Dan Freeman (Lawrence Cook) playing pool and planning a takeover of white society. Courtesy of United Artists
"I can't figure you," says a member of a radical Black paramilitary group to Dan Freeman, the group's leader. "You want power or you want revenge, you know... what is it?" In his perfectly picked-out 'fro and denim suit, Freeman solemnly tells the young man, "It's simple Willy. I just want to be free."

Freedom—true liberation—is one of the central themes of Ivan Dixon's The Spook Who Sat by the Door, a clear-eyed and extremely political blaxploitation film that came out at the height of discussions around Black revolutionary power. It's kind of incredible that it got made. And if it were up to the Powers That Be, you would never have the chance to see it.

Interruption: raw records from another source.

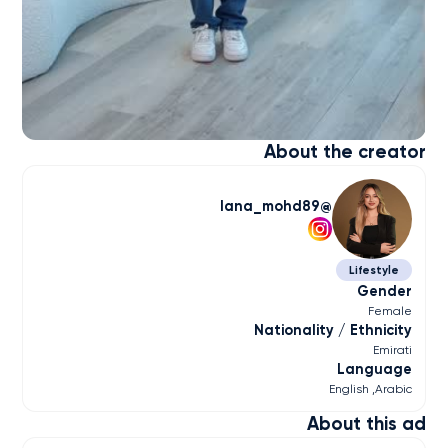
About the creator
lana_mohd89
Lifestyle
Gender
Female
Nationality / Ethnicity
Emirati
Language
English
Arabic
About this ad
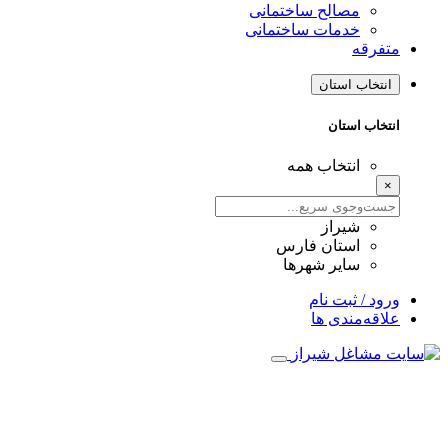
مصالح ساختمانی
خدمات ساختمانی
متفرقه
انتخاب استان
انتخاب استان
انتخاب همه
×
شیراز
استان فارس
سایر شهرها
ورود / ثبت نام
علاقه‌مندی ها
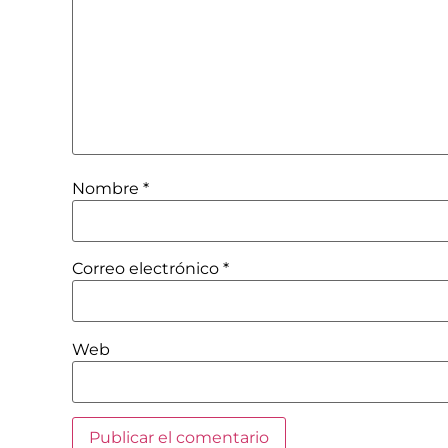
Nombre
*
Correo electrónico
*
Web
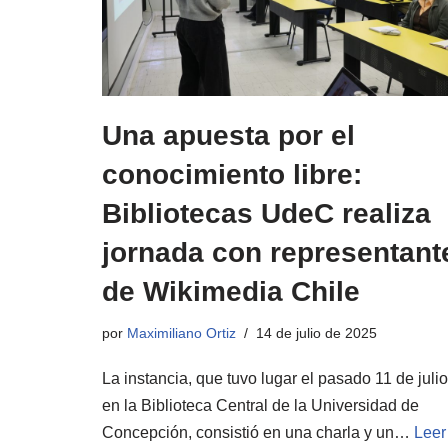
Una apuesta por el
conocimiento libre:
Bibliotecas UdeC realiza
jornada con representant
de Wikimedia Chile
por
Maximiliano Ortiz
14 de julio de 2025
La instancia, que tuvo lugar el pasado 11 de julio
en la Biblioteca Central de la Universidad de
Concepción, consistió en una charla y un…
Leer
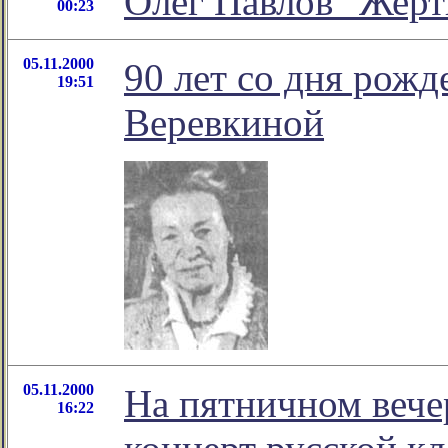
Олег Павлов "Жерт
00:23
05.11.2000
90 лет со дня рож
19:51
Веревкиной
05.11.2000
На пятничном вече
16:22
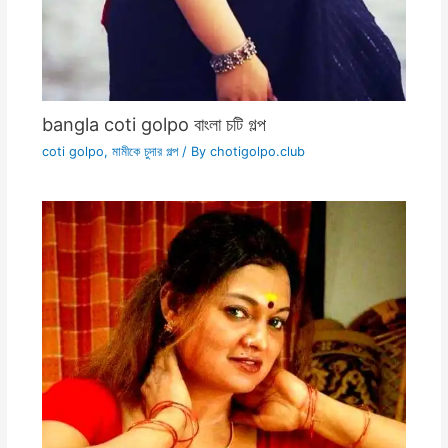
bangla coti golpo বাংলা চটি গল্প
coti golpo
,
মামীকে চুদার গল্প
/ By
chotigolpo.club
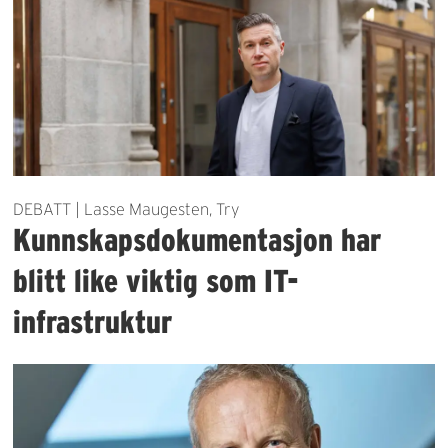
DEBATT | Lasse Maugesten, Try
Kunnskapsdokumentasjon har
blitt like viktig som IT-
infrastruktur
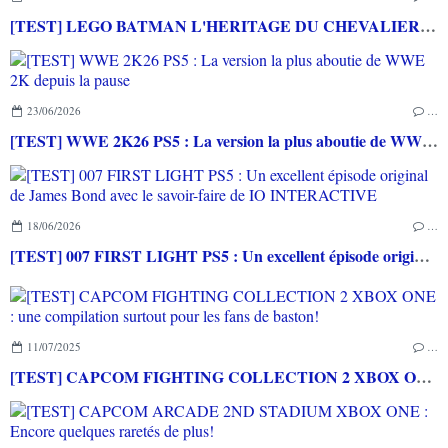
[TEST] LEGO BATMAN L'HERITAGE DU CHEVALIER NOIR XBOX SERIES X : C'est Batman Arkham City en LEGO!
23/06/2026
…
[TEST] WWE 2K26 PS5 : La version la plus aboutie de WWE 2K depuis la pause
18/06/2026
…
[TEST] 007 FIRST LIGHT PS5 : Un excellent épisode original de James Bond avec le savoir-faire de IO INTERACTIVE
11/07/2025
…
[TEST] CAPCOM FIGHTING COLLECTION 2 XBOX ONE : une compilation surtout pour les fans de baston!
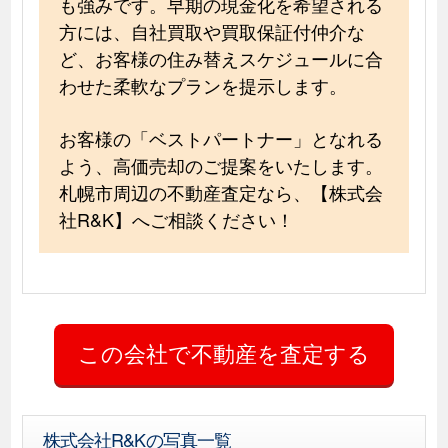
も強みです。早期の現金化を希望される
方には、自社買取や買取保証付仲介な
ど、お客様の住み替えスケジュールに合
わせた柔軟なプランを提示します。
お客様の「ベストパートナー」となれる
よう、高価売却のご提案をいたします。
札幌市周辺の不動産査定なら、【株式会
社R&K】へご相談ください！
株式会社R&Kの写真一覧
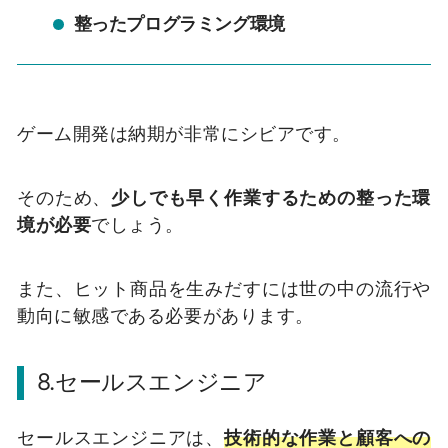
整ったプログラミング環境
ゲーム開発は納期が非常にシビアです。
そのため、
少しでも早く作業するための整った環
境が必要
でしょう。
また、ヒット商品を生みだすには世の中の流行や
動向に敏感である必要があります。
8.セールスエンジニア
セールスエンジニアは、
技術的な作業と顧客への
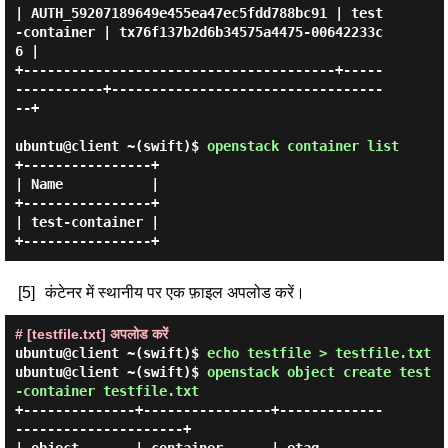
| AUTH_59207189649e455ea47ec5fdd788bc91 | test
-container | tx76f137b2d6b34575a4475-00642233c
6 |

+---------------------------------------+-----
-----------+----------------------------------
--+

ubuntu@client ~(swift)$
openstack container list
+----------------+

| Name           |

+----------------+

| test-container |

[5]
कंटेनर में स्थानीय पर एक फ़ाइल अपलोड करें।
# [testfile.txt] अपलोड करें
ubuntu@client ~(swift)$
echo testfile > testfile.txt
ubuntu@client ~(swift)$
openstack object create test
-container testfile.txt
+--------------+----------------+-------------
---------------------+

Based on Sam Greenlee's semi-autobiographical novel of the same name (who also co-wrote the screenplay), The Spook Who Sat by the Door revolves around Dan Freeman (Lawrence Cook), the C.I.A.'s first Black agent. He is smart and even-tempered; his old white bosses hate his intelligence and athleticism, only begrudgingly accepting him into their agency. They stick him in a windowless basement office for several years, trotting him out whenever they need to show their "progressiveness." He's a regular Uncle Tom. But the story turns once Freeman heads back to Chicago and immediately starts to organize Black people (read: men) in his neighborhood into a guerrilla group using his training from the C.I.A. He's going to overthrow whitey after all!

This was Dixon's second movie as a director after Trouble Man (which I wrote about in Unstreamable a couple of weeks ago). It was also his last. The film was independently produced and distributed by United Artists, but was quickly pulled from theaters, its prints destroyed, and negatives stored under another title. Greenlee even accused the F.B.I. of suppressing the film so that people wouldn't have a chance to see it. This suppression is a shame for many reasons, the least of which is that Cook gives an excellent performance as a level-headed revolutionary leader and could have absolutely become a star if given the opportunity.

With a quirky soundtrack by Herbie Hancock and cinematography by Michel Hugo (who also worked with Jacques Demy on Model Shop), there's a stylishness and clarity of vision to the movie that I find missing in other blaxploitation cuts. While it's uneven in parts (especially in its treatment of women), Spook clearly enunciates the problems facing Black people in America at the time, making it obvious to the viewer why organized revolt is more necessary than "Uncle Tom-ing" our way into power. Freedom is not given, but taken, after all.

The Spook Who Sat by the Door is available at Scarecrow Video.